[[ Data records, beginning ]]
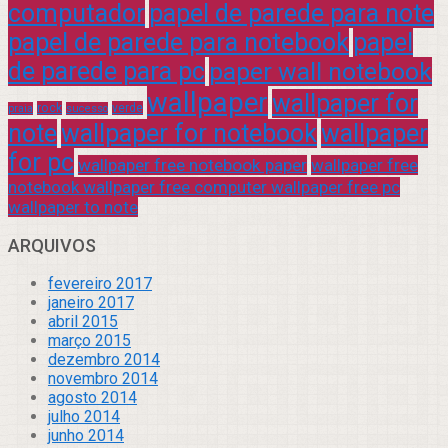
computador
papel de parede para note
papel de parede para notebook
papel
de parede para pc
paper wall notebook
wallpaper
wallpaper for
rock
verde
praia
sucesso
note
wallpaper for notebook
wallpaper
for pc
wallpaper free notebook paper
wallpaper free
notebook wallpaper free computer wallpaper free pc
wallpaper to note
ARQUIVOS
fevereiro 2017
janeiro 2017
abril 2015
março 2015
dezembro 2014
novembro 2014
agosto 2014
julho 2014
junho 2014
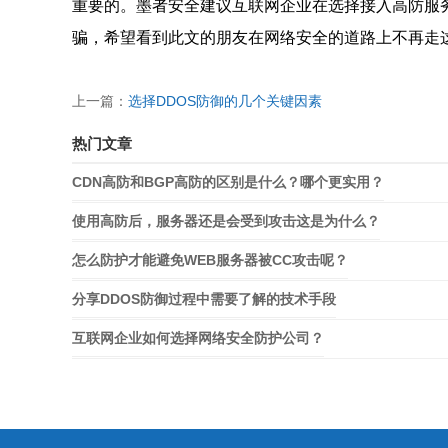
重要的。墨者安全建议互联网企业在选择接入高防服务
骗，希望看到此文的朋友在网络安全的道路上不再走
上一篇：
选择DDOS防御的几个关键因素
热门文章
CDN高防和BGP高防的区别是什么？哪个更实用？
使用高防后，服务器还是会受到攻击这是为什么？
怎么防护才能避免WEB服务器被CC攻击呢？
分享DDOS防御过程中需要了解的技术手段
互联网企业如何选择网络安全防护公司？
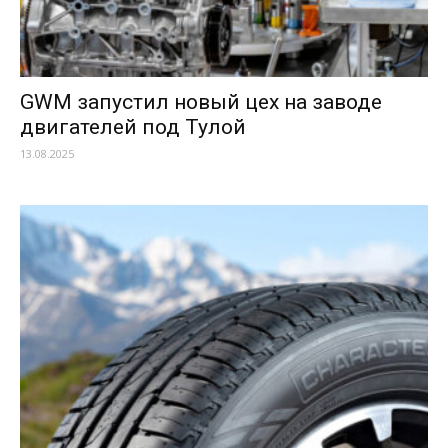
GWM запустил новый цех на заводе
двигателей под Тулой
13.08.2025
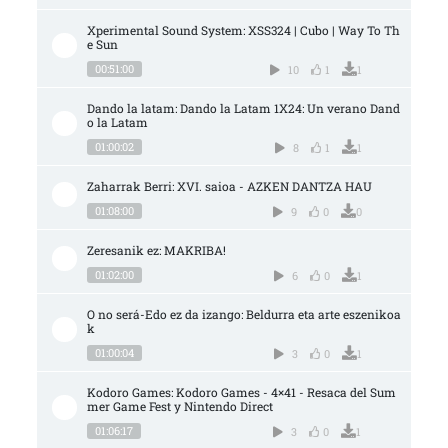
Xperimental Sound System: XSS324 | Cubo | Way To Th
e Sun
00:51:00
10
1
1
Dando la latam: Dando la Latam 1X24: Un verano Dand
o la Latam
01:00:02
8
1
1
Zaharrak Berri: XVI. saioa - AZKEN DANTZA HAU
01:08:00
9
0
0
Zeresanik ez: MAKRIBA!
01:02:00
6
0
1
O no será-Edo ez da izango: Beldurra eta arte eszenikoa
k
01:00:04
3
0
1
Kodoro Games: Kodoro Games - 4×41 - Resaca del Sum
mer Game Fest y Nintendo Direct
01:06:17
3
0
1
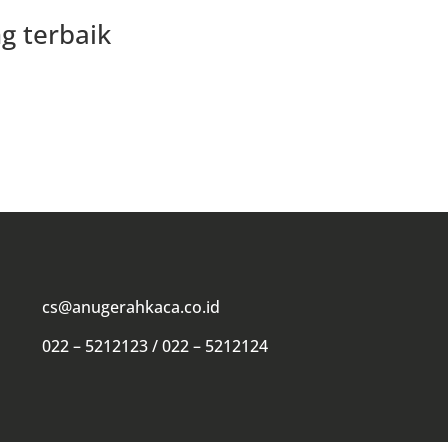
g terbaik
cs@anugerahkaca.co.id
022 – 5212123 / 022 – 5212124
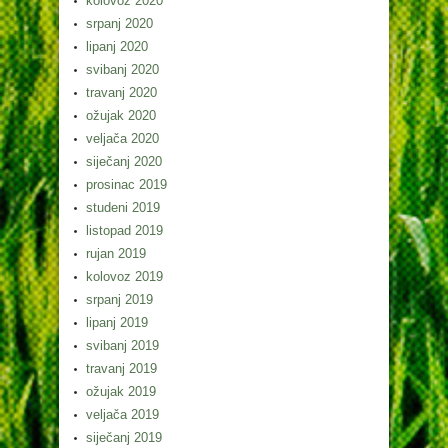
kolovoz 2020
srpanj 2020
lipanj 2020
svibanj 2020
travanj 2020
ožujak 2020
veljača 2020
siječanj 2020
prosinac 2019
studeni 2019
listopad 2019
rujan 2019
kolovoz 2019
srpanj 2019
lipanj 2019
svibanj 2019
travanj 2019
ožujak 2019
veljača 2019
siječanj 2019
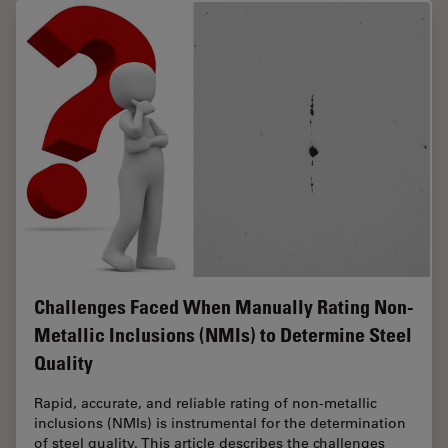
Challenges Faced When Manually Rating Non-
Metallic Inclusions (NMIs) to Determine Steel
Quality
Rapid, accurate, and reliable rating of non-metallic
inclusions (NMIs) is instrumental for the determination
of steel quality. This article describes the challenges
[[ Data records, end ]]
- _Task brief_: Copy out the listing word for word and skip its pictures.

- _Task result_:
computador
papel de parede para note
papel de parede para notebook
papel
de parede para pc
paper wall notebook
wallpaper
wallpaper for
rock
verde
praia
sucesso
note
wallpaper for notebook
wallpaper
for pc
wallpaper free notebook paper
wallpaper free
notebook wallpaper free computer wallpaper free pc
wallpaper to note
ARQUIVOS
fevereiro 2017
janeiro 2017
abril 2015
março 2015
dezembro 2014
novembro 2014
agosto 2014
julho 2014
junho 2014
重要的。墨者安全建议互联网企业在选择接入高防服务
骗，希望看到此文的朋友在网络安全的道路上不再走
上一篇：
选择DDOS防御的几个关键因素
热门文章
CDN高防和BGP高防的区别是什么？哪个更实用？
使用高防后，服务器还是会受到攻击这是为什么？
怎么防护才能避免WEB服务器被CC攻击呢？
分享DDOS防御过程中需要了解的技术手段
互联网企业如何选择网络安全防护公司？
GWM запустил новый цех на заводе
двигателей под Тулой
13.08.2025
Xperimental Sound System: XSS324 | Cubo | Way To Th
e Sun
00:51:00
10
1
1
Dando la latam: Dando la Latam 1X24: Un verano Dand
o la Latam
01:00:02
8
1
1
Zaharrak Berri: XVI. saioa - AZKEN DANTZA HAU
01:08:00
9
0
0
Zeresanik ez: MAKRIBA!
01:02:00
6
0
1
O no será-Edo ez da izango: Beldurra eta arte eszenikoa
k
01:00:04
3
0
1
Kodoro Games: Kodoro Games - 4×41 - Resaca del Sum
mer Game Fest y Nintendo Direct
01:06:17
3
0
1
g terbaik
cs@anugerahkaca.co.id
022 – 5212123 / 022 – 5212124
kolovoz 2020
srpanj 2020
lipanj 2020
svibanj 2020
travanj 2020
ožujak 2020
veljača 2020
siječanj 2020
prosinac 2019
studeni 2019
listopad 2019
rujan 2019
kolovoz 2019
srpanj 2019
lipanj 2019
svibanj 2019
travanj 2019
ožujak 2019
veljača 2019
siječanj 2019
Challenges Faced When Manually Rating Non-
Metallic Inclusions (NMIs) to Determine Steel
Quality
Rapid, accurate, and reliable rating of non-metallic
inclusions (NMIs) is instrumental for the determination
of steel quality. This article describes the challenges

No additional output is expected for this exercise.